A day of walking in Visby among its rosebushes and church ruins. There are more roses than ruins in Visby, but the ruins were definitely more fun to look at and to photograph.

The first ruins we passed today didn’t look super exciting from the outside but had an invitingly open gate so why not. And while they weren’t super exciting, they were pretty nice, so we went inside the next ruins as well, and the ones after that, and then some more. And some of the later ruins turned out to be quite exciting indeed!

The churches were abandoned during the reformation, five hundred years ago, give or take. Just… deemed so worthless that they were abandoned. Not worth keeping dry, not worth tearing down. I guess there would have been beggars or vagrants living in them, maybe. And now they’re tourist sights.

Some are more broken down and overgrown with grass. Others have pillars and vaults still standing. In a few we found stairs inside the walls, and in one them a walkway high up circling most of the nave, still walkable all the way around.

I like vaults. And pillars, and towers, and walls thick enough to have stairs inside them. If I was filthy rich, I could totally imagine buying an old church to live in. I guess there might not be any available in Sweden, though. I wonder what it would cost to build a medieval-style stone church.

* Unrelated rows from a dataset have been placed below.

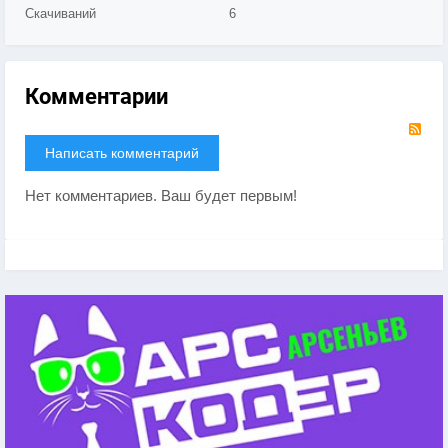
Скачиваний
6
Комментарии
RS
Написать комментарий
Нет комментариев. Ваш будет первым!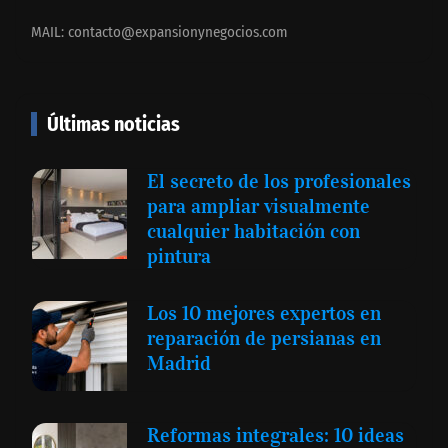
MAIL:
contacto@expansionynegocios.com
Últimas noticias
El secreto de los profesionales
para ampliar visualmente
cualquier habitación con
pintura
Los 10 mejores expertos en
reparación de persianas en
Madrid
Reformas integrales: 10 ideas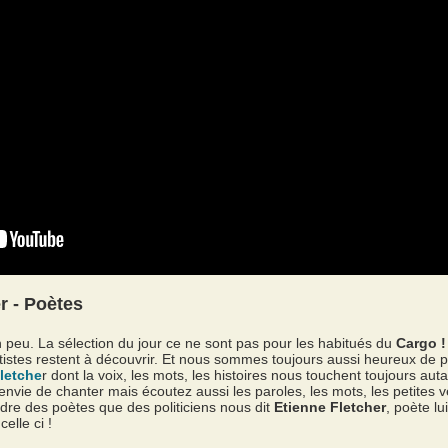
r - Poètes
un peu. La sélection du jour ce ne sont pas pour les habitués du
Cargo 
istes restent à découvrir. Et nous sommes toujours aussi heureux de p
letche
r dont la voix, les mots, les histoires nous touchent toujours aut
e envie de chanter mais écoutez aussi les paroles, les mots, les petites
dre des poètes que des politiciens nous dit
Etienne Fletcher
, poète l
lle ci !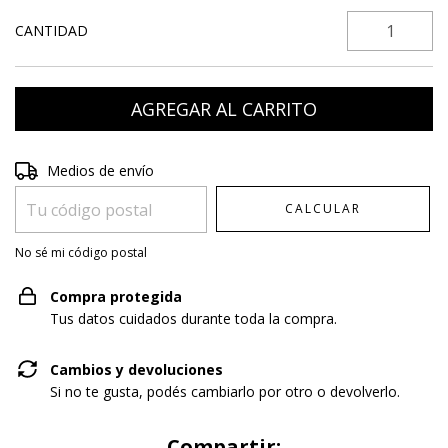
CANTIDAD
Entregas para el CP:
CAMBIAR CP
Medios de envío
CALCULAR
No sé mi código postal
Compra protegida
Tus datos cuidados durante toda la compra.
Cambios y devoluciones
Si no te gusta, podés cambiarlo por otro o devolverlo.
Compartir: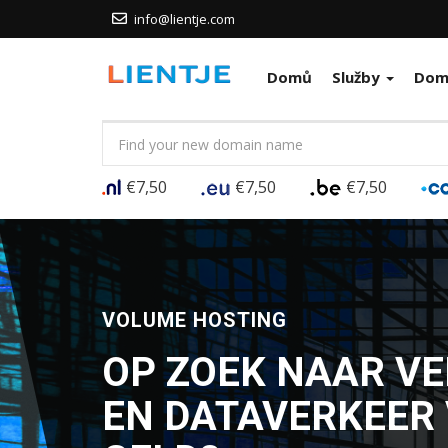
info@lientje.com
Domů
Služby
Dom
€7,50
€7,50
€7,50
WORDPRESS HOSTING
SNELLE EN VEILI
SPECIAL INGERIC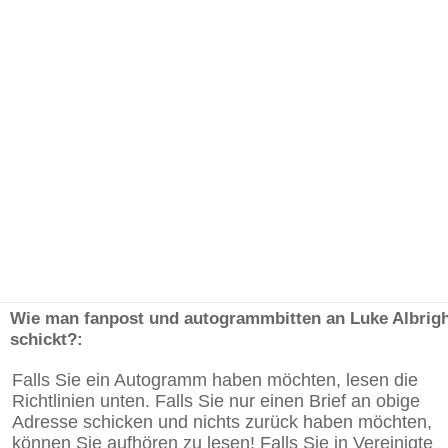
Wie man fanpost und autogrammbitten an Luke Albrig
schickt?:
Falls Sie ein Autogramm haben möchten, lesen die
Richtlinien unten. Falls Sie nur einen Brief an obige
Adresse schicken und nichts zurück haben möchten,
können Sie aufhören zu lesen! Falls Sie in Vereinigte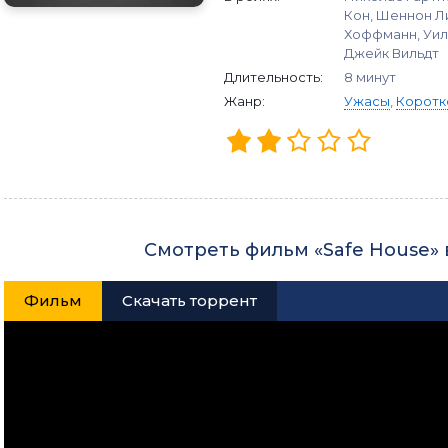
Кон, Шеннон Ли
Хоффманн, Уиль
Джейк Вильдт
Длительность:
8 минут
Жанр:
Ужасы
,
Коротк
Смотреть фильм «Safe House»
Фильм
Скачать торрент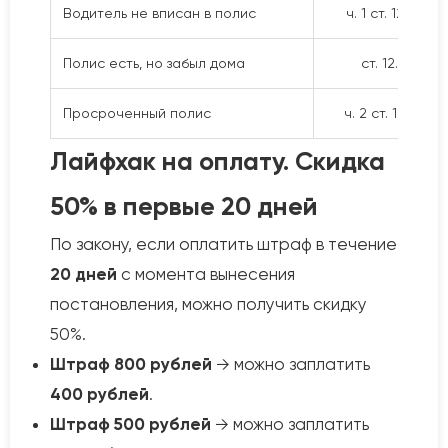
Водитель не вписан в полис
ч. 1 ст. 12.37
Полис есть, но забыл дома
ст. 12.3
Просроченный полис
ч. 2 ст. 12.37
Лайфхак на оплату. Скидка
50% в первые 20 дней
По закону, если оплатить штраф в течение
20 дней
с момента вынесения
постановления, можно получить скидку
50%.
Штраф 800 рублей
→ можно заплатить
400 рублей
.
Штраф 500 рублей
→ можно заплатить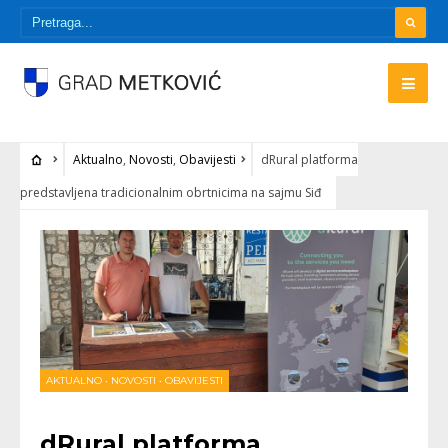
Aktualno
,
Novosti
,
Obavijesti
dRural platforma
predstavljena tradicionalnim obrtnicima na sajmu Siđ
AKTUALNO
•
NOVOSTI
•
OBAVIJESTI
dRural platforma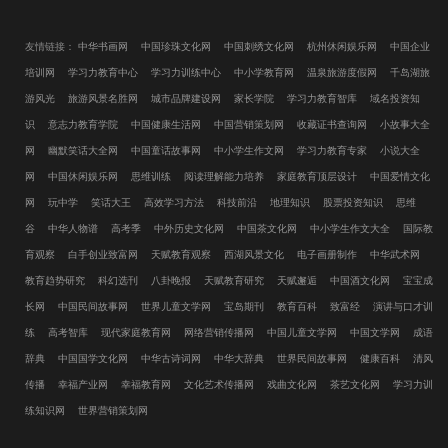
友情链接：
中华书画网
中国珍珠文化网
中国刺绣文化网
杭州休闲娱乐网
中国企业
培训网
学习力教育中心
学习力训练中心
中小学教育网
温泉旅游度假网
千岛湖旅
游风光
旅游风景名胜网
城市品牌建设网
家长学院
学习力教育智库
域名投资知
识
意志力教育学院
中国健康生活网
中国营销策划网
收藏证书查询网
小故事大全
网
幽默笑话大全网
中国童话故事网
中小学生作文网
学习力教育专家
小说大全
网
中国休闲娱乐网
思维训练
阅读理解能力培养
家庭教育顶层设计
中国爱情文化
网
玩中学
笑话大王
高效学习方法
科技前沿
地理知识
股票投资知识
思维
谷
中华人物谱
高考季
中外历史文化网
中国茶文化网
中小学生作文大全
国际教
育观察
白手创业致富网
天赋教育观察
西湖风景文化
电子画册制作
中华武术网
教育趋势研究
科幻选刊
八卦晚报
天赋教育研究
天赋邂逅
中国酒文化网
宝宝成
长网
中国民间故事网
世界儿童文学网
宝岛期刊
教育百科
致富经
演讲与口才训
练
高考智库
现代家庭教育网
网络营销传播网
中国儿童文学网
中国文学网
成语
辞典
中国国学文化网
中华古诗词网
中华大辞典
世界民间故事网
健康百科
清风
传播
幸福产业网
幸福教育网
文化艺术传播网
戏曲文化网
茶艺文化网
学习力训
练知识网
世界营销策划网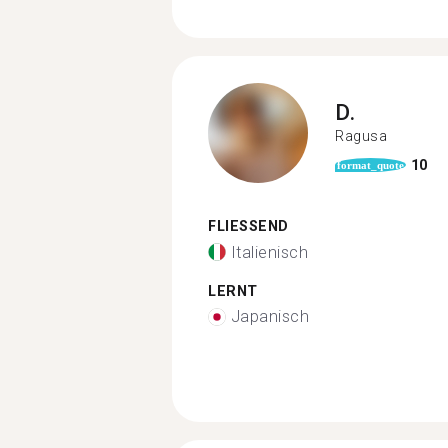
D.
Ragusa
10
format_quote
FLIESSEND
Italienisch
LERNT
Japanisch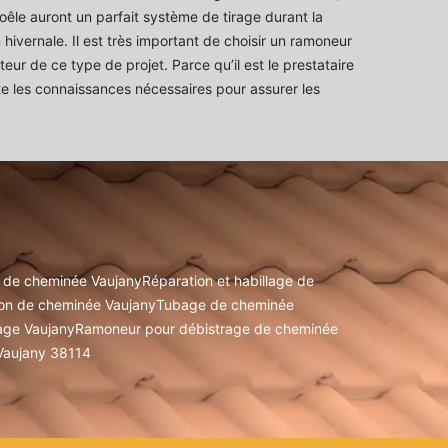
oêle auront un parfait système de tirage durant la
hivernale. Il est très important de choisir un ramoneur
eur de ce type de projet. Parce qu’il est le prestataire
e les connaissances nécessaires pour assurer les
u de cheminée Vaujany
Réparation et habillage de
on de cheminée Vaujany
Tubage de cheminée
ge Vaujany
Ramoneur pour débistrage de cheminée
Vaujany 38114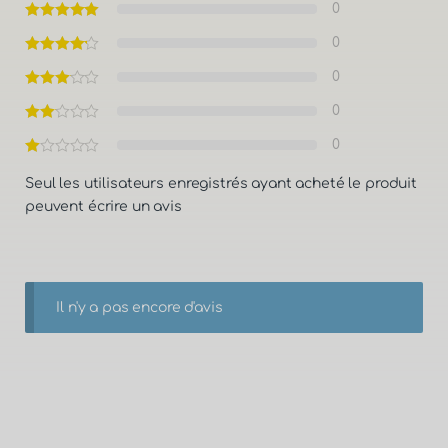
0
0
0
0
0
Seul les utilisateurs enregistrés ayant acheté le produit
peuvent écrire un avis
Il n'y a pas encore d'avis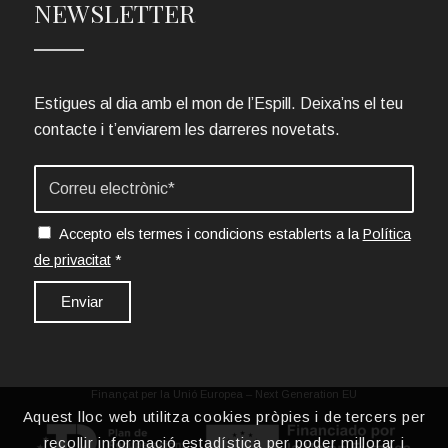
NEWSLETTER
Estigues al dia amb el mon de l’Espill. Deixa’ns el teu
contacte i t’enviarem les darreres novetats.
Accepto els termes i condicions establerts a la
Política
de privacitat
*
Finançat per la Unió Europea – Next Generation EU
Aquest lloc web utilitza cookies pròpies i de tercers per
recollir informació estadística per poder millorar i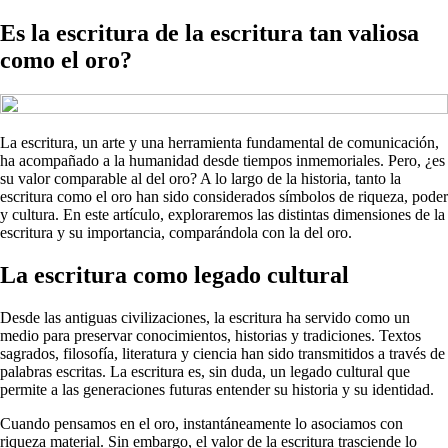
Es la escritura de la escritura tan valiosa
como el oro?
La escritura, un arte y una herramienta fundamental de comunicación,
ha acompañado a la humanidad desde tiempos inmemoriales. Pero, ¿es
su valor comparable al del oro? A lo largo de la historia, tanto la
escritura como el oro han sido considerados símbolos de riqueza, poder
y cultura. En este artículo, exploraremos las distintas dimensiones de la
escritura y su importancia, comparándola con la del oro.
La escritura como legado cultural
Desde las antiguas civilizaciones, la escritura ha servido como un
medio para preservar conocimientos, historias y tradiciones. Textos
sagrados, filosofía, literatura y ciencia han sido transmitidos a través de
palabras escritas. La escritura es, sin duda, un legado cultural que
permite a las generaciones futuras entender su historia y su identidad.
Cuando pensamos en el oro, instantáneamente lo asociamos con
riqueza material. Sin embargo, el valor de la escritura trasciende lo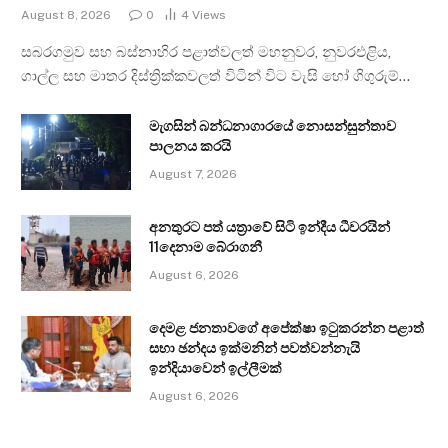
August 8, 2026
0
4
Views
සබරගමුව සහ බස්නාහිර පළාත්වලත් මහනුවර, නුවරඑළිය,
ගාල්ල සහ මාතර දිස්ත්‍රික්කවලත් විටින් විට වැසි හෝ ගිගුරුම්…
මැගසින් බන්ධනාගාරයේ නොසන්සුන්තාව
පාලනය කරයි
August 7, 2026
අනතුරට පත් යත්‍රාවේ සිටි ඉන්දීය ධීවරයින්
11දෙනාම බේරාගනී
August 6, 2026
දෙමළ ජනතාවගේ අපේක්ෂා ඉටුකරන්න පළාත්
සභා ඡන්දය ඉක්මනින් පවත්වන්නැයි
ඉන්දියාවෙන් ඉල්ලීමක්
August 6, 2026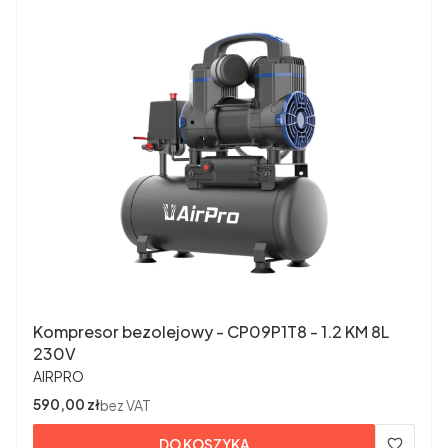
Kompresor bezolejowy - CP09P1T8 - 1.2 KM 8L
230V
PRODUCENT
AIRPRO
Cena
590,00 zł
bez VAT
DO KOSZYKA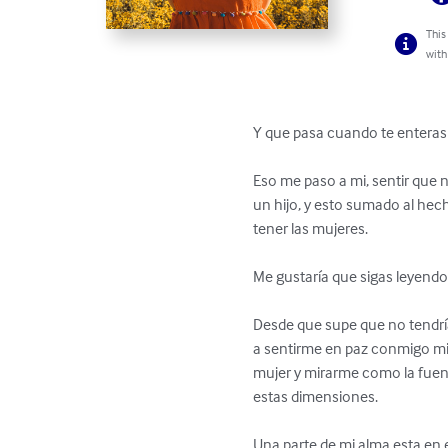
This
with
Y que pasa cuando te enteras 
Eso me paso a mi, sentir que 
un hijo, y esto sumado al hec
tener las mujeres.

Me gustaría que sigas leyendo.
Desde que supe que no tendría
a sentirme en paz conmigo mis
mujer y mirarme como la fuent
estas dimensiones.

Una parte de mi alma esta en e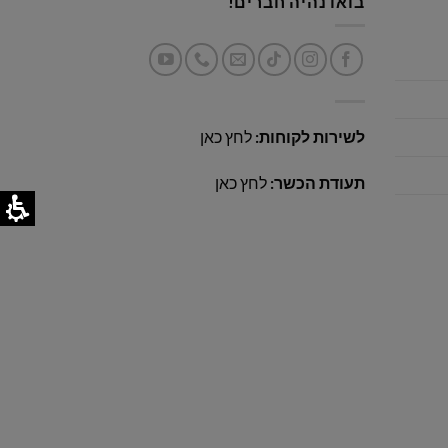
בואו נהיה חברים!
לשירות לקוחות:
לחץ כאן
תעודת הכשר:
לחץ כאן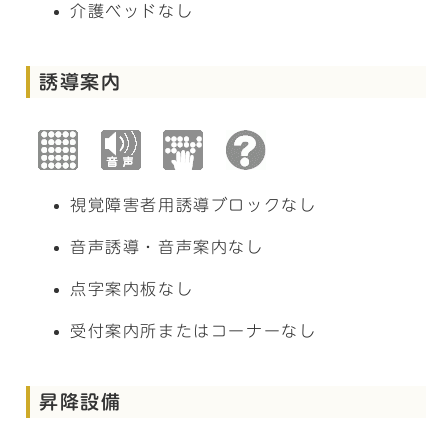
介護ベッドなし
誘導案内
視覚障害者用誘導ブロックなし
音声誘導・音声案内なし
点字案内板なし
受付案内所またはコーナーなし
昇降設備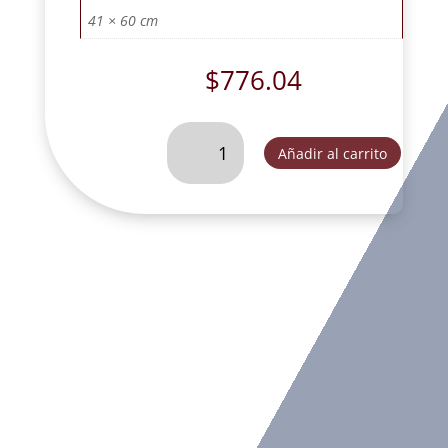
41 × 60 cm
$
776.04
CRISTO
Añadir al carrito
EXTRA
GRANDE
PLATA
ALUMINIO.
-
DL30233F
cantidad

What I really liked about these ruins is how un-tourist-adapted they were. No handrails, no warning signs, no bars to keep you from falling (except where there were large openings where you could by accident literally walk off the edge). Wander at your own risk.

There are myriad rose bushes lining the streets in Visby old town. Hollyhocks, snapdragons and poppies also grow just about everywhere, even in pavement cracks.


By the way, Visby turned out to be quite empty of tourists. There are no hordes of Stockholmers filling the streets. This really was the best time to visit!